The arts throughout history are charged with the duty to express a multitude of ideas, including ideas that are dark and difficult. Theater primarily is a venue for adults, so plays, operas, and ballets have always featured what were considered “adult themes.” (That phrase sounds quaint in light of today’s crude and sexualized society, does it not?)
Accordingly, attending an effective production of Edward Albee’s 1962 masterpiece Who’s Afraid of Virginia Woolf, I expect to hold on to my seat as its bitter dialogue and dark emotions pierce my ears, eyes, and mind. Accordingly, I hope to emerge with a greater understanding of the complexities of human relationships as well as a greater appreciation of the power of love.
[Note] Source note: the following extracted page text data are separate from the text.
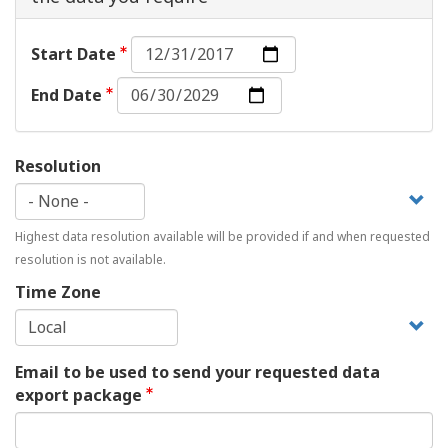
Start
Start Date
Date:
End
Date
End Date
Date:
Date
Resolution
Highest data resolution available will be provided if and when requested
resolution is not available.
Time Zone
Email to be used to send your requested data
export package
But The Merry Widow? An operetta premiered in 1905 by the fine Hungarian composer Franz Lehár? A work celebrated then and now for its charming music, including the “Merry Widow Waltz?” What would lead someone to drag this kind of work through the dirt?
Operettas of the late 19th and early 20th centuries (a period known as the fin de siècle) were not examples of serious drama. They did, however, invoke what I like to call “gently grown-up” material (e.g., indelicate liaisons or the foibles of the main characters). Most importantly, operettas functioned as vehicles for stylish dancing, gorgeous singing, sumptuous costumes, and comedic stock devices that date back to Renaissance commedia dell’arte like couples hiding in pavilions or frantic searches for potentially incriminating objects. Ultimately, the flawed characters do the right thing, the proper couples are united, the right virtues are proclaimed, and all ends happily.
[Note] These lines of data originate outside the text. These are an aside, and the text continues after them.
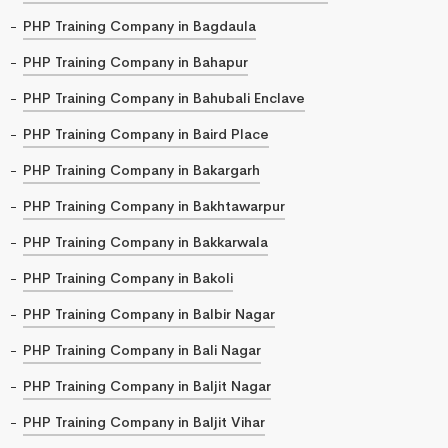
PHP Training Company in Bagdaula
PHP Training Company in Bahapur
PHP Training Company in Bahubali Enclave
PHP Training Company in Baird Place
PHP Training Company in Bakargarh
PHP Training Company in Bakhtawarpur
PHP Training Company in Bakkarwala
PHP Training Company in Bakoli
PHP Training Company in Balbir Nagar
PHP Training Company in Bali Nagar
PHP Training Company in Baljit Nagar
PHP Training Company in Baljit Vihar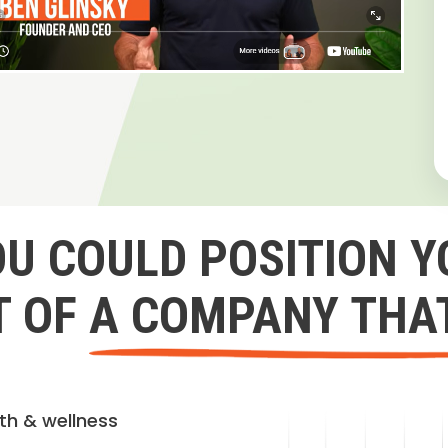
OU COULD POSITION Y
 OF A COMPANY THA
lth & wellness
Of course, before deciding to show the grandchildren a production of The Merry Widow selected from the Metropolitan Opera’s wondrous on-demand collection, I screened it. Had Act I opened with characters clad in gangster clothing and draped over hoods of cars, or figures floating in a futuristic colony on the moon (don’t laugh; this happens), I would have been concerned and chosen another opera.
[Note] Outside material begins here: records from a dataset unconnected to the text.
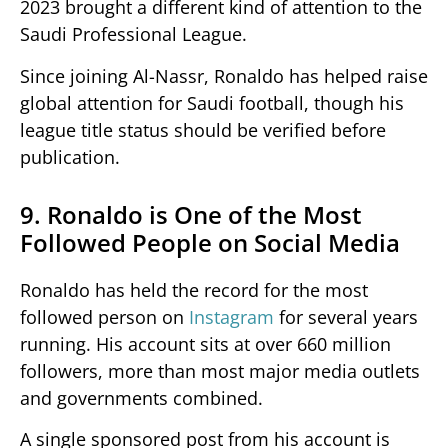
2023 brought a different kind of attention to the
Saudi Professional League.
Since joining Al-Nassr, Ronaldo has helped raise
global attention for Saudi football, though his
league title status should be verified before
publication.
9. Ronaldo is One of the Most
Followed People on Social Media
Ronaldo has held the record for the most
followed person on
Instagram
for several years
running. His account sits at over 660 million
followers, more than most major media outlets
and governments combined.
A single sponsored post from his account is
But everything looked utterly traditional and gorgeous: everywhere I clicked my cursor, I saw a cornucopia of extravagant costumes, beautiful sets, and elegant dancing, all performed by a marvelous cast headed by Renée Fleming.
And so it was a vision of beauty … until the last act. Fortunately, both grandchildren had faded and been dragged off to bed with a promise that we would finish it tomorrow.
Yes, we will, but not this production. I knew the final act took place in a comic replication of Maxim’s, a famous Parisian bistro founded in 1893. I expected the set to explode in Art Nouveau décor appropriate to the fashionable Parisians who would have gathered there. And yes, Maxim’s bespeaks an era when colorful dances abounded such as the waltz, the gallop, and the “can-can.” The can-can indeed had been edgy when introduced in the 1840s, with its boisterous rhythm and dancers brusquely whisking ruffled, ankle-length skirts right and left as their legs kicked higher and higher.
But this had not been an edgy production! Quite the contrary. So what was the artistic imperative to turn the can-can dancers who open Act III into a group of quasi-pornographic figures, seemingly drunken or drugged up, engaged in robotic, gymnastic versions of pole dancing (sans pole)?
Oh, I’ve seen far worse things on the stage. Wait, we don’t have to go to the theater anymore to see such things, do we? We can see demeaning theatrics everywhere in today’s society. Dare I invoke the Super Bowl halftime shows? Dare I mention the obscenities flashing from T-shirts or blaring from the covers of magazines in the check-out lines of grocery stores? These are all things that would have caused previous generations to throw a sack over their children’s heads and flee.
My complaint goes beyond the vulgarity of it all. It is the stylistic incongruity that bothers me. What kind of artistic vision leads a director to disrupt a production characterized by beauty and elegance and insert an embarrassing effort to evoke historical “edginess” using contemporary crudeness? Does his decision stem from a belief that the contemporary box office demands at least a sliver of tawdriness? Or might it also be a post-modern distrust in the power of beauty?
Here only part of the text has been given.